[Collection entries]
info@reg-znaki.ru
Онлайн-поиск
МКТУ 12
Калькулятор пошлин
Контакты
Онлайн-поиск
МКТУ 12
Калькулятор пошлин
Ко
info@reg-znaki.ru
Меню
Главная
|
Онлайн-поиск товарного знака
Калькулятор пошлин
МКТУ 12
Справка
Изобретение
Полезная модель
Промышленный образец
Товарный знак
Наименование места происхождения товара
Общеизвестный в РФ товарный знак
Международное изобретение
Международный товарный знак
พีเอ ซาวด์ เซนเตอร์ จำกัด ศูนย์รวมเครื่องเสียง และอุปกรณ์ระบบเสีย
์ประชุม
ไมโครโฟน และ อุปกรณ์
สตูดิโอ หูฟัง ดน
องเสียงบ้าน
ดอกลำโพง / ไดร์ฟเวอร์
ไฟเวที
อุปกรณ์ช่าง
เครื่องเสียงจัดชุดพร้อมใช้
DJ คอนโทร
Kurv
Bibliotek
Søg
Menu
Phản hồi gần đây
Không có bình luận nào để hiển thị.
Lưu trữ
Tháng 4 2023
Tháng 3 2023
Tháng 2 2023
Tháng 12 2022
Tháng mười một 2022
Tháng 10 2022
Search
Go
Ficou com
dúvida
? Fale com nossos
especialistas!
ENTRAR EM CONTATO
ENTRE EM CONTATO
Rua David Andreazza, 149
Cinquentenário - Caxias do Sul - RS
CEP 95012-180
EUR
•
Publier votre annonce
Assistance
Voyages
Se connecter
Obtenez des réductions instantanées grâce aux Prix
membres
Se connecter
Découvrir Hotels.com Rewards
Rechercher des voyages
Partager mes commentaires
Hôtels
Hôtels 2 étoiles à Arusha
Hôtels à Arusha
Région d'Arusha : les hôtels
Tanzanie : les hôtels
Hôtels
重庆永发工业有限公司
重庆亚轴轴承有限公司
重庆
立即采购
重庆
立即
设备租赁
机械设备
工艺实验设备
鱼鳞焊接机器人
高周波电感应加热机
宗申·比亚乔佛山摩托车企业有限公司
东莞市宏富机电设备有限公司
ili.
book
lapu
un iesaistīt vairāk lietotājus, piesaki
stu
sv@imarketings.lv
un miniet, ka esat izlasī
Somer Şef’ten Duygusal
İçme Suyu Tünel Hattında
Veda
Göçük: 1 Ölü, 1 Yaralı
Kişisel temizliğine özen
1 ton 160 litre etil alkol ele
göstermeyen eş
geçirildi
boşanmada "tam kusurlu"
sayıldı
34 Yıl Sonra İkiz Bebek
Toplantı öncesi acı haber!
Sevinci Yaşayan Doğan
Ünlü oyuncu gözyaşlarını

**WHAT IS BEING ASKED**
Copy all the lines above that hold the string "ปกรณ".

**REPLY TO THE EXERCISE**
พีเอ ซาวด์ เซนเตอร์ จำกัด ศูนย์รวมเครื่องเสียง และอุปกรณ์ระบบเสีย
ไมโครโฟน และ อุปกรณ์
อุปกรณ์ช่าง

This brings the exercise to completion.